The existing capacitor paper is mainly prepared by combining a pressure-resistant layer with an absorption layer through wet papermaking to prepare double-layer paper or bonding two layers of base paper through an adhesive to prepare composite paper. As disclosed in patent application CN109722945a, a breakdown-resistant composite electrolytic capacitor paper and a production method thereof are disclosed, wherein the electrolytic capacitor paper is prepared by adding nano cellulose into slurry to make paper to prepare a pressure-resistant layer, and the pressure-resistant layer and an absorption layer are prepared by wet-compounding in a fourdrinier paper machine. As disclosed in patent application CN109577102a, an electrolytic capacitor paper and a method for producing the same, the electrolytic capacitor paper comprises a nanofiber layer and high pressure resistant fiber layers compounded on both upper and lower surfaces of the nanofiber layer, and the layers are bonded by an adhesive. The voltage-resistant layer and the absorption layer are combined to prepare double-layer paper through wet papermaking, so that the ESR value of the capacitor paper can be reduced, but the breakdown voltage and the tensile strength of the capacitor paper can be reduced. The composite paper is prepared by bonding two layers of base paper through an adhesive, the comprehensive breakdown voltage is unchanged or improved to some extent, but the requirement of lower ESR value cannot be met.

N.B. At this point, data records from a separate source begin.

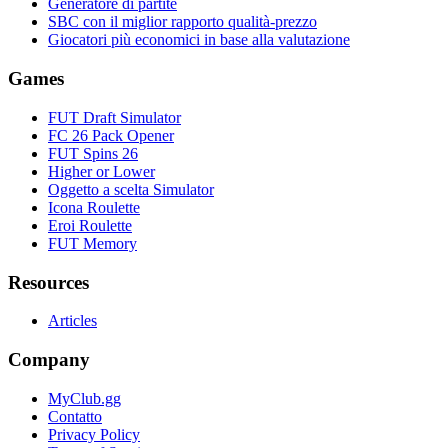
Generatore di partite
SBC con il miglior rapporto qualità-prezzo
Giocatori più economici in base alla valutazione
Games
FUT Draft Simulator
FC 26 Pack Opener
FUT Spins 26
Higher or Lower
Oggetto a scelta Simulator
Icona Roulette
Eroi Roulette
FUT Memory
Resources
Articles
Company
MyClub.gg
Contatto
Privacy Policy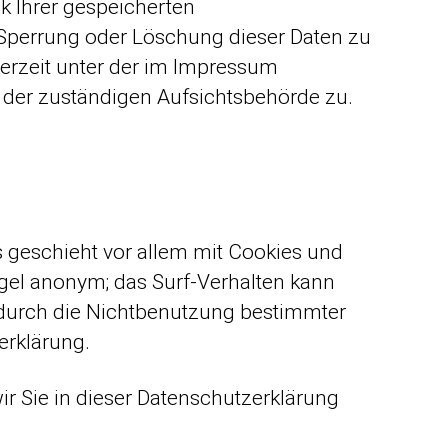
k Ihrer gespeicherten
 Sperrung oder Löschung dieser Daten zu
erzeit unter der im Impressum
der zuständigen Aufsichtsbehörde zu.
s geschieht vor allem mit Cookies und
gel anonym; das Surf-Verhalten kann
e durch die Nichtbenutzung bestimmter
erklärung.
r Sie in dieser Datenschutzerklärung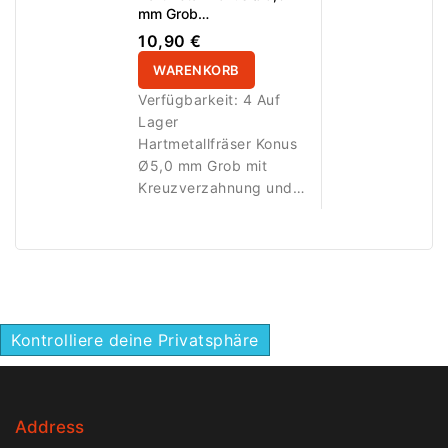
Bearbeitung größerer
mm Grob
Flächen sowie Arbeiten
Kreuzverzahnung AL 14,0
10,90 €
mm
entlang der Nagelplatte
WARENKORB
und im Bereich der
Nagelfalz.
Verfügbarkeit:
4 Auf
Lager
Hartmetallfräser Konus
Ø5,0 mm Grob mit
Kreuzverzahnung und
AL 14,0 mm
Arbeitsfläche. Ideal für
effizientes Abtragen
von Gel-, Acryl- und
Polygelmodellagen.
Kontrolliere deine Privatsphäre
Address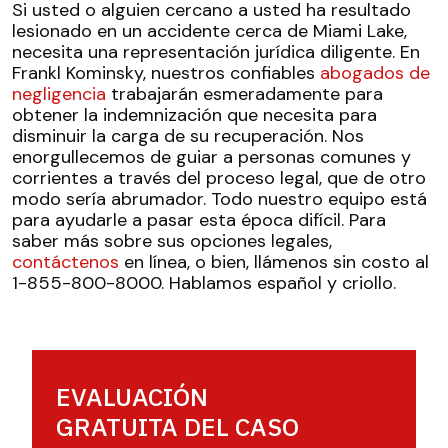
Si usted o alguien cercano a usted ha resultado
lesionado en un accidente cerca de Miami Lake,
necesita una representación jurídica diligente. En
Frankl Kominsky, nuestros confiables
abogados de
negligencia
trabajarán esmeradamente para
obtener la indemnización que necesita para
disminuir la carga de su recuperación. Nos
enorgullecemos de guiar a personas comunes y
corrientes a través del proceso legal, que de otro
modo sería abrumador. Todo nuestro equipo está
para ayudarle a pasar esta época difícil. Para
saber más sobre sus opciones legales,
contáctenos
en línea, o bien, llámenos sin costo al
1-855-800-8000. Hablamos español y criollo.
EVALUACIÓN
GRATUITA DEL CASO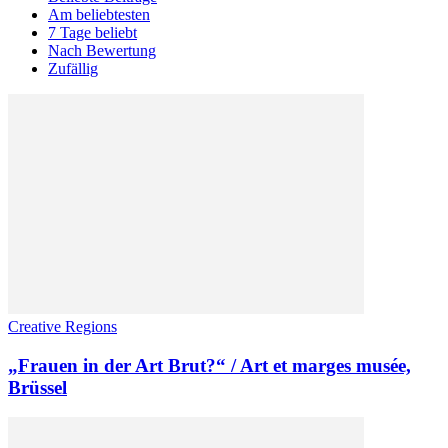
Am beliebtesten
7 Tage beliebt
Nach Bewertung
Zufällig
Creative Regions
„Frauen in der Art Brut?“ / Art et marges musée,
Brüssel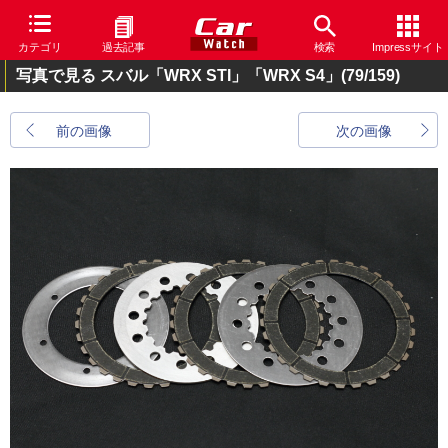
カテゴリ
過去記事
検索
Impressサイト
写真で見る スバル「WRX STI」「WRX S4」
(79/159)
前の画像
次の画像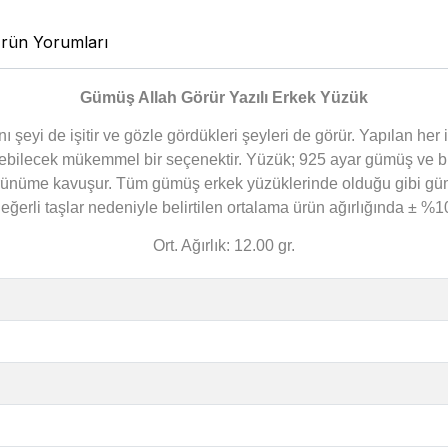
rün Yorumları
Gümüş Allah Görür Yazılı Erkek Yüzük
ynı şeyi de işitir ve gözle gördükleri şeyleri de görür. Yapılan he
ilebilecek mükemmel bir seçenektir. Yüzük; 925 ayar gümüş ve b
örünüme kavuşur.
Tüm gümüş erkek yüzüklerinde olduğu gibi gümü
değerli taşlar nedeniyle belirtilen ortalama ürün ağırlığında ± %
Ort. Ağırlık: 12.00 gr.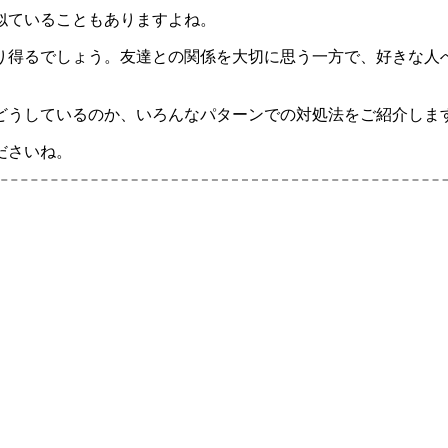
似ていることもありますよね。
り得るでしょう。友達との関係を大切に思う一方で、好きな人
どうしているのか、いろんなパターンでの対処法をご紹介しま
ださいね。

From the above, it is important to provide capacitor paper with excellent comprehensive performance, which is difficult to satisfy both high electrical strength and low ESR value.
Disclosure of Invention
The invention aims to overcome the defects and the shortcomings in the background art, and provides high-voltage-resistant composite capacitor paper with high electrical strength and low ESR value and a preparation method thereof. In order to solve the technical problems, the technical scheme provided by the invention is as follows:
the high-voltage-resistant composite capacitor paper comprises base paper and a coating layer coated on the surface of the base paper, wherein the coating liquid of the coating layer comprises the following components in percentage by mass: 1-10% of nano starch, 1-10% of nano cellulose, 1-10% of adhesive and 70-96% of water.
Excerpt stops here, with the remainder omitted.